Voici deux textes qui racontent la guerre en Belgique, celle de tous les jours, pas forcément celle des armes mais surtout celle des tractations, des négociations, des combines, des contacts officieux, toutes ces manœuvres qui pourraient parfois passer pour intelligence avec l’ennemi mais qui sont, en vérité, des tentatives de sauvetage pour de nombreux détenus condamnés à la mort ou à la déportation. C’est l’histoire Qian Xiuling, une Chinoise qui a sauvé plus de cent vie et celle d’un jeune militaire belge impliqué dans le sauvetage de la Belgique en 1918.

Oubliez-moi

Xu Feng

M.E.O.

Xu Feng, écrivain chinois né dans la région de Jiangsu, a mis ses pas dans les traces de Qian Xiuling qui a migré de Yixing en Belgique, en passant par Taïwan, pour faire revivre l’héroïne de la nation belge désormais quelque peu oubliée. Qian Xiuling a sauvé cent-dix otages belges de l’exécution par les SS pendant la Seconde Guerre mondiale. Elle a été décorée de la plus haute distinction belge, est devenue une personnalité incontournable mais elle n’a pas pu réaliser tous ses rêves. Xu Feng a raconté sa vie pour que les nouvelles générations sachent qui elle était et pourquoi une rue porte encore son nom à Ecaussinnes 

Qian Xiuling est née à Yixing dans la province de Jiangsu en 1912, elle était très douée pour les mathématiques, la physique et la chimie notamment. Malgré l’opposition de son père, elle a accompagné son frère qui partait à l’Université de Louvain, où elle a été admise après avoir passé des examens d’entrée. A vingt-deux ans, elle était titulaire d’un doctorat en physique qu’elle enchaîna avec un autre en chimie. Elle était une grande admiratrice de Marie Curie qu’elle n’a hélas jamais rencontrée. Ayant refusé le mariage préparé par son père et son ami, elle a rompu avec lui et a épousé un médecin russo-grec qui s’installa à Herbeumont où ils devinrent des petits notables de campagne.

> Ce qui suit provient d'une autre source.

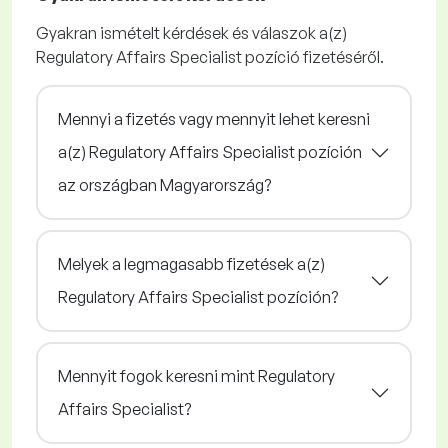
Gyakran ismételt kérdések és válaszok a(z)
Regulatory Affairs Specialist pozíció fizetéséről.
Mennyi a fizetés vagy mennyit lehet keresni
a(z) Regulatory Affairs Specialist pozíción
az országban Magyarország?
Melyek a legmagasabb fizetések a(z)
Regulatory Affairs Specialist pozíción?
Mennyit fogok keresni mint Regulatory
Affairs Specialist?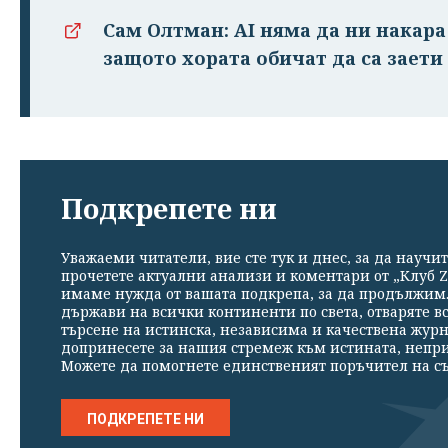
Сам Олтман: AI няма да ни накара
защото хората обичат да са заети
Подкрепете ни
Уважаеми читатели, вие сте тук и днес, за да научит
прочетете актуални анализи и коментари от „Клуб Z
имаме нужда от вашата подкрепа, за да продължим. 
държави на всички континенти по света, отваряте в
търсене на истинска, независима и качествена жур
допринесете за нашия стремеж към истината, непр
Можете да помогнете единственият поръчител на съ
ПОДКРЕПЕТЕ НИ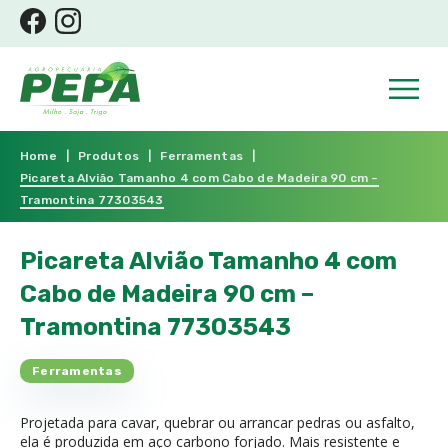
Home
|
Produtos
|
Ferramentas
|
Picareta Alvião Tamanho 4 com Cabo de Madeira 90 cm –
Tramontina 77303543
Picareta Alvião Tamanho 4 com
Cabo de Madeira 90 cm –
Tramontina 77303543
Ferramentas
Projetada para cavar, quebrar ou arrancar pedras ou asfalto,
ela é produzida em aço carbono forjado. Mais resistente e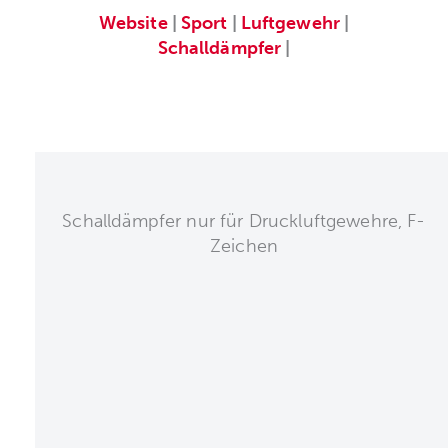
Website
|
Sport
|
Luftgewehr
|
Schalldämpfer
|
Schalldämpfer nur für Druckluftgewehre, F-
Zeichen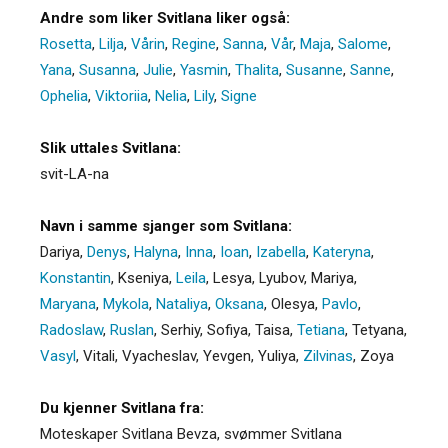
Andre som liker Svitlana liker også:
Rosetta
,
Lilja
,
Vårin
,
Regine
,
Sanna
,
Vår
,
Maja
,
Salome
,
Yana
,
Susanna
,
Julie
,
Yasmin
,
Thalita
,
Susanne
,
Sanne
,
Ophelia
,
Viktoriia
,
Nelia
,
Lily
,
Signe
Slik uttales Svitlana:
svit-LA-na
Navn i samme sjanger som Svitlana:
Dariya
,
Denys
,
Halyna
,
Inna
,
Ioan
,
Izabella
,
Kateryna
,
Konstantin
,
Kseniya
,
Leila
,
Lesya
,
Lyubov
,
Mariya
,
Maryana
,
Mykola
,
Nataliya
,
Oksana
,
Olesya
,
Pavlo
,
Radoslaw
,
Ruslan
,
Serhiy
,
Sofiya
,
Taisa
,
Tetiana
,
Tetyana
,
Vasyl
,
Vitali
,
Vyacheslav
,
Yevgen
,
Yuliya
,
Zilvinas
,
Zoya
Du kjenner Svitlana fra:
Moteskaper Svitlana Bevza, svømmer Svitlana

Pendant la guerre, elle réussit à convaincre von Falkenhausen, le Gouverneur général de la Belgique avec lequel son frère avait lié une sincère amitié avant la guerre en Chine, de commuer la peine de mort infligée à un jeune homme de la ville en condamnation aux travaux forcés. Quand une centaine d’otages furent saisis à Ecaussinnes et menacés d’être exécutés l’un après l’autre, les personnalités de la ville décidèrent de solliciter une nouvelle fois Xiuling qui, une nouvelle fois, parvint à faire fléchir le Gouverneur Général. Elle devint ainsi une héroïne pour tout un peuple. Et, quand von Falkenhausen fut traduit devant la justice belge, elle plaida sa cause avec vigueur car elle disait que c’était un homme juste et droit qui avait sauvé des vies et fait partie du complot contre Hitler.

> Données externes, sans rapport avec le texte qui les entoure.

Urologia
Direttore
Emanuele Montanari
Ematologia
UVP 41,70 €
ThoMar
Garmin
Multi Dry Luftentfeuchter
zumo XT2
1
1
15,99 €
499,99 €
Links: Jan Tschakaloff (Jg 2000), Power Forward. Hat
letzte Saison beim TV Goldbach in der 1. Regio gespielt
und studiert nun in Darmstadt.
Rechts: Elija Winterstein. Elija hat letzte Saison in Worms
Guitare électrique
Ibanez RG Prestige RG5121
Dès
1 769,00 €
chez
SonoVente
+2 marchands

Grande scientifique, elle n’a jamais exercé dans les disciplines qu’elle avait apprises, malgré ses grandes capacités et de nombreuses publications, les autorités ne l’ont jamais soutenue, ne lui accordant jamais les crédits de recherche ni les promotions qu’elles avaient pourtant très largement mérités. Elle n’était qu’un femme et de plus étrangère venue d’un pays peu connu aux alliances peu claires. Elle a donc démissionné de l’Université de Louvain pour devenir infirmière auprès de son mari et mère de famille. Elle opta plus tard pour le métier de restauratrice, son dernier restaurant était le temple de la cuisine chinoise à Bruxelles, les plus hautes autorités et les hommes d’affaires le plus influents s’y rencontraient régulièrement.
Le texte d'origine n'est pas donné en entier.